--- Assignment ---
The answer must be every line of the records below that contains the word "vous".

--- Provided records ---
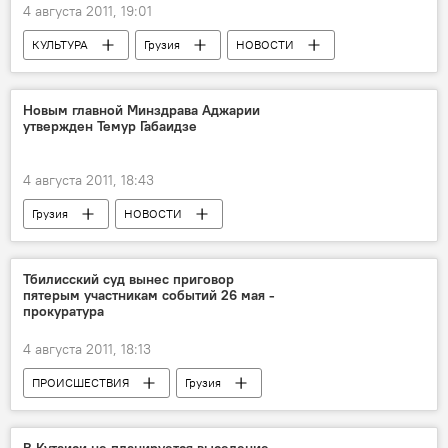
4 августа 2011, 19:01
КУЛЬТУРА
Грузия
НОВОСТИ
Анонсы
Новым главной Минздрава Аджарии
утвержден Темур Габаидзе
4 августа 2011, 18:43
Грузия
НОВОСТИ
Тбилисский суд вынес приговор
пятерым участникам событий 26 мая -
прокуратура
4 августа 2011, 18:13
ПРОИСШЕСТВИЯ
Грузия
НОВОСТИ
В Кутаиси не планируется выселение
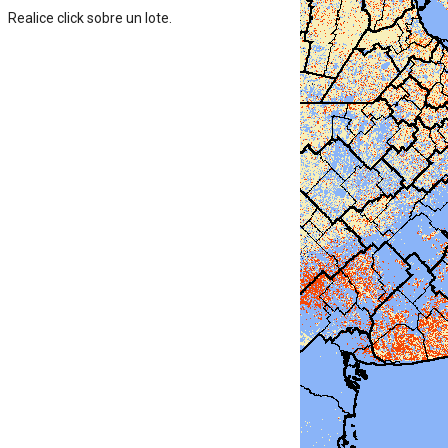
Realice click sobre un lote.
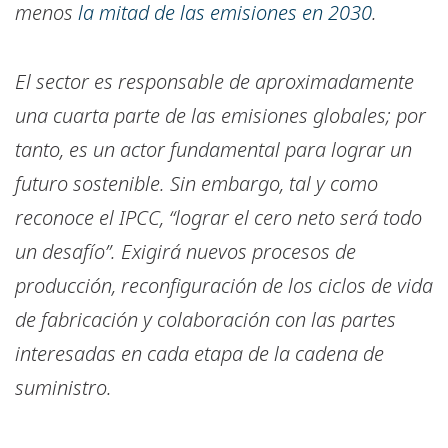
menos
la mitad de las emisiones en 2030
.
El sector es responsable de aproximadamente
una cuarta parte de las emisiones globales; por
tanto, es un actor fundamental para lograr un
futuro sostenible. Sin embargo, tal y como
reconoce el IPCC, “lograr el cero neto será todo
un desafío”. Exigirá nuevos procesos de
producción, reconfiguración de los ciclos de vida
de fabricación y colaboración con las partes
interesadas en cada etapa de la cadena de
suministro.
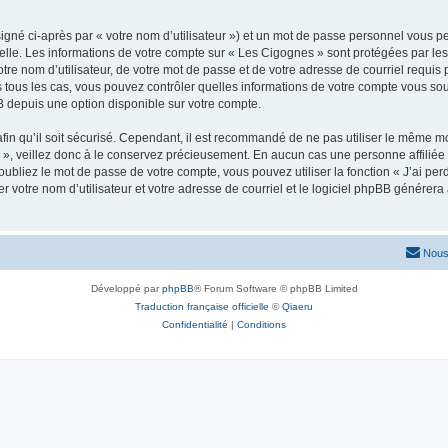
igné ci-après par « votre nom d’utilisateur ») et un mot de passe personnel vous p
elle. Les informations de votre compte sur « Les Cigognes » sont protégées par les
re nom d’utilisateur, de votre mot de passe et de votre adresse de courriel requis p
ns tous les cas, vous pouvez contrôler quelles informations de votre compte vous s
BB depuis une option disponible sur votre compte.
afin qu’il soit sécurisé. Cependant, il est recommandé de ne pas utiliser le même mot
», veillez donc à le conservez précieusement. En aucun cas une personne affiliée 
bliez le mot de passe de votre compte, vous pouvez utiliser la fonction « J’ai per
r votre nom d’utilisateur et votre adresse de courriel et le logiciel phpBB génére
Nous
Développé par
phpBB
® Forum Software © phpBB Limited
Traduction française officielle
©
Qiaeru
Confidentialité
|
Conditions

--- Reply to the exercise ---
igné ci-après par « votre nom d’utilisateur ») et un mot de passe personnel vous p
ns tous les cas, vous pouvez contrôler quelles informations de votre compte vous s
bliez le mot de passe de votre compte, vous pouvez utiliser la fonction « J’ai per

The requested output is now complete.